▶ Task to carry out
Begin at the line containing "volta le spalle" in the entries below and end at the line containing "Disque Censo 137"; transcribe that range exactly and nothing outside it.

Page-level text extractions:
"""

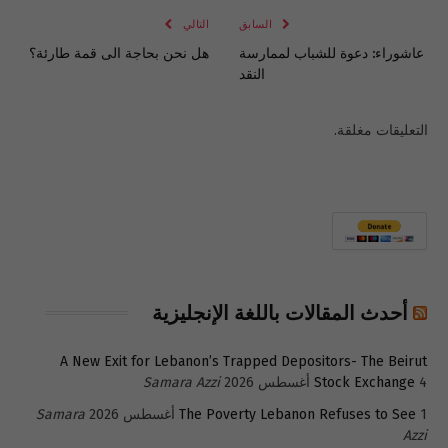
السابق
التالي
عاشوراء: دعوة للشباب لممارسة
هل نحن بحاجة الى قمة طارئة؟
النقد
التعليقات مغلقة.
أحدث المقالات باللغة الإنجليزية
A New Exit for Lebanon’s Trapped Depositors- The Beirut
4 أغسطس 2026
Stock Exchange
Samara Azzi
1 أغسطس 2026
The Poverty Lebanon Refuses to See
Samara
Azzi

"""
"""

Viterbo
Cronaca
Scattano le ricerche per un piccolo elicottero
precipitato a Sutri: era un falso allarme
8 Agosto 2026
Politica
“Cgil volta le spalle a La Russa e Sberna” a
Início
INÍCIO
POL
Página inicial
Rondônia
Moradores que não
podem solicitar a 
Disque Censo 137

"""
"""

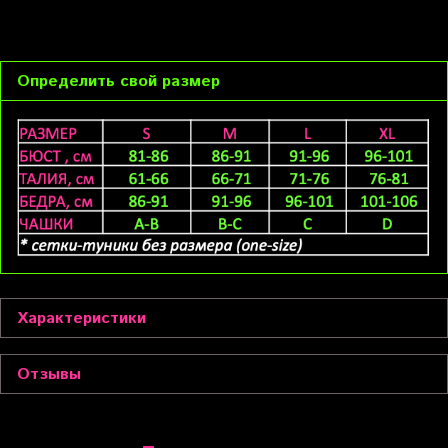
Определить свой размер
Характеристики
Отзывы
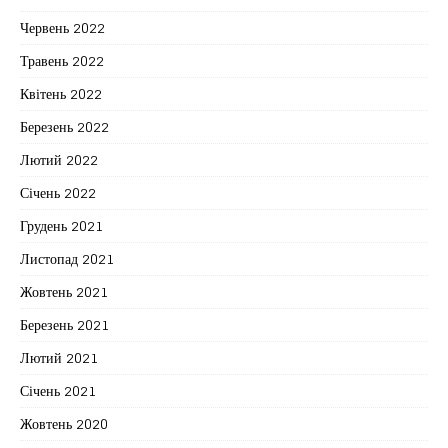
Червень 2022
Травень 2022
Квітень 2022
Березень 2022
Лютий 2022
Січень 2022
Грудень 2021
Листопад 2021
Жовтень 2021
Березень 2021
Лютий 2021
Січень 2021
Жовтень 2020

"""

▶ Solution for this task
“Cgil volta le spalle a La Russa e Sberna” a
Início
INÍCIO
POL
Página inicial
Rondônia
Moradores que não
podem solicitar a 
Disque Censo 137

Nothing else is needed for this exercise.